Quebra de patentes e distribuição
O médico
aponta que a quebra de patentes de vacinas é de interesse global, e que houve um esforço conjunto das grandes indústrias farmacêuticas como Pfizer, AstraZeneca, Moderna, para ser desenvolvida uma vacina em tempo recorde e acontece, no entanto, Provenzano afirma que "
essa discussão ainda vai render muito nos tribunais internacionais".
Porém, mesmo com a dedicação para se encontrar imunizantes eficazes e as discussões em torno da quebra de patentes para maior acesso global ao medicamento, o médico enfatiza que a má distribuição de vacinas ao redor do mundo, o fato dela não ter sido repartida de forma equilibrada, contribuiu "para que o resultado [da vacinação] a nível mundial não ter sido o que esperávamos".
Provenzano conta que no hospital no qual é o diretor do serviço de Clínica Médica, o Hospital Federal de Servidores do Estado, no Rio de Janeiro, o momento mais marcante foi quando no auge do vírus, o hospital, que recebe pacientes com patologias de alta complexidade – ou seja, segue uma linha específica médica – recebeu mais de 100 pacientes de uma vez com COVID-19 porque não tinham como serem atendidos em outro lugar.
"Hoje, não tenho nenhum paciente com coronavírus sendo tratado no hospital e podemos voltar a fazer aquilo que sempre foi objetivo
deste hospital que é dar tratamento aqueles que durante praticamente dois anos tiveram seus tratamentos prejudicados devido ao excesso dos casos de COVID-19. E por que que isso aconteceu? Tratamento precoce? Não.
Eu não tenho a menor dúvida: vacina", declara o médico.
Chegada de 2022 e a COVID-19
Sobre as perspectivas em torno da crise sanitária provocada pelo vírus, Provenzano diz estar convencido de
que o SARS-CoV-2 veio para ficar, e que teremos que tomar de duas a três doses todos os anos, no mundo inteiro, para que a doença não acometa da forma que acometeu.

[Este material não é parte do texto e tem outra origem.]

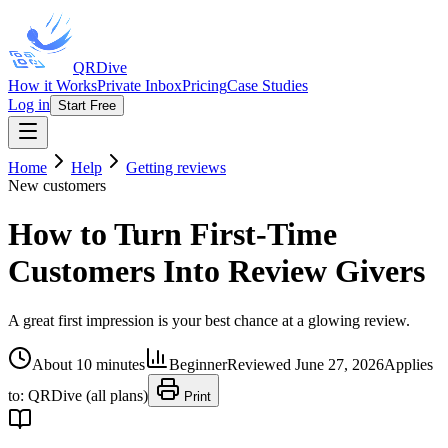
QRDive
How it Works
Private Inbox
Pricing
Case Studies
Log in
Start Free
Home
Help
Getting reviews
New customers
How to Turn First-Time
Customers Into Review Givers
A great first impression is your best chance at a glowing review.
About 10 minutes
Beginner
Reviewed
June 27, 2026
Applies
to:
QRDive (all plans)
Print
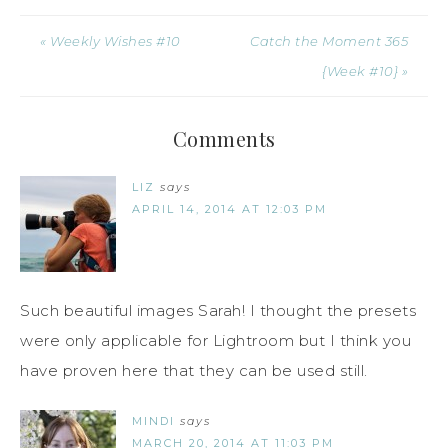
« Weekly Wishes #10
Catch the Moment 365
{Week #10} »
Comments
LIZ
says
APRIL 14, 2014 AT 12:03 PM
Such beautiful images Sarah! I thought the presets
were only applicable for Lightroom but I think you
have proven here that they can be used still.
MINDI
says
MARCH 20, 2014 AT 11:03 PM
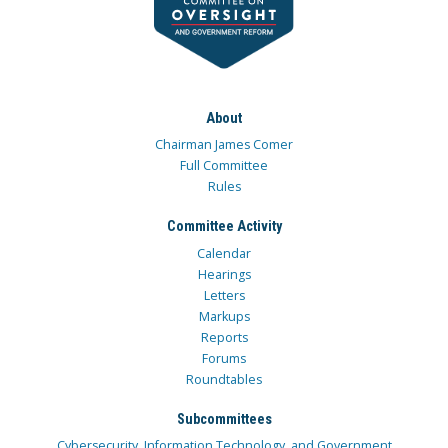
About
Chairman James Comer
Full Committee
Rules
Committee Activity
Calendar
Hearings
Letters
Markups
Reports
Forums
Roundtables
Subcommittees
Cybersecurity, Information Technology, and Government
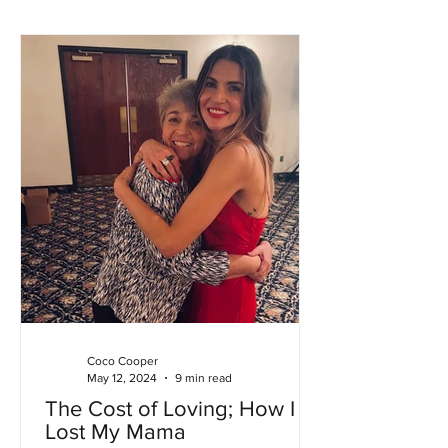
Coco Cooper
May 12, 2024
9 min read
The Cost of Loving; How I
Lost My Mama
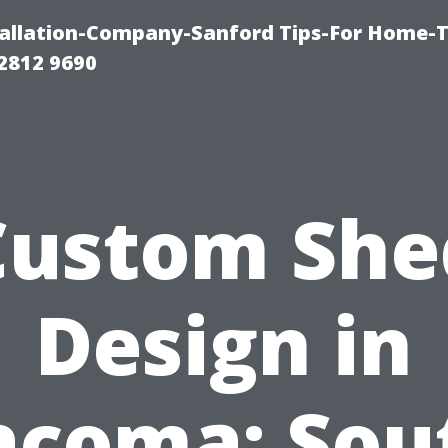
allation-Company-Sanford Tips-For Home-T
2812 9690
Custom She
Design in
acoma: Sou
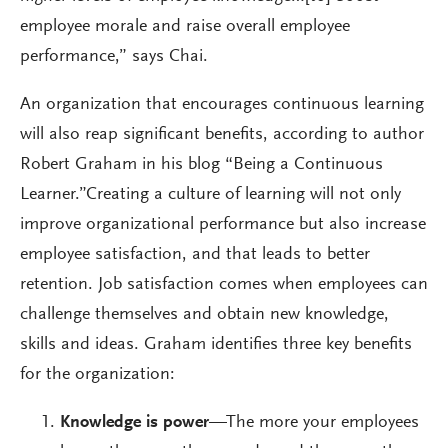
employee morale and raise overall employee
performance,” says Chai.
An organization that encourages continuous learning
will also reap significant benefits, according to author
Robert Graham in his blog “Being a Continuous
Learner.”Creating a culture of learning will not only
improve organizational performance but also increase
employee satisfaction, and that leads to better
retention. Job satisfaction comes when employees can
challenge themselves and obtain new knowledge,
skills and ideas. Graham identifies three key benefits
for the organization:
Knowledge is power
—The more your employees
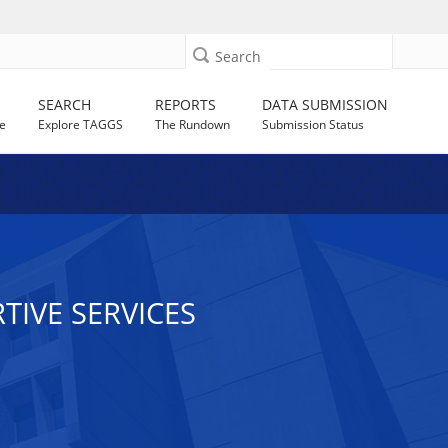
Search
SEARCH
REPORTS
DATA SUBMISSION
e
Explore TAGGS
The Rundown
Submission Status
RTIVE SERVICES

"O que nós temos visto hoje é que países onde grupos antivacinas proliferam estão sofrendo com essa nova variante, a Ômicron. Aqui no Brasil, não observamos isto porque esses grupos não têm terreno fértil que tiveram alguns como nos EUA ou na Europa. Eu lamento que essas pessoas não se convençam que imunizar é o avanço da ciência que permitiu a erradicação de algumas doenças como a varíola, por exemplo."
O médico também deixa um recado e pede para que sempre que for possível "evitar lugares fechados com aglomerações de pessoas, utilizar a máscara durante um bom tempo ainda, lavar as mãos frequentemente, procurar se manter em lugares ventilados, assim como usar o álcool gel".
"Essas são medidas de bom senso, medidas sanitárias extremamente úteis para evitar que sejamos infectados por esse vírus que continua aí e não vai embora, assim como o vírus da Influenza", conta o médico.
Até o fechamento desta reportagem, o mundo registrou 238 milhões de casos de infecção pelo coronavírus e 4,2 milhões de óbitos,
segundo o Our World in Data. No Brasil, foram
registrados 22,2 milhões de casos e 619 mil mortes.
De acordo com Arnaldo Cardoso, no Brasil, "uma ampla pesquisa revelou que a palavra do ano de 2021 foi vacina, em 2020 foi luto e para 2022 será esperança".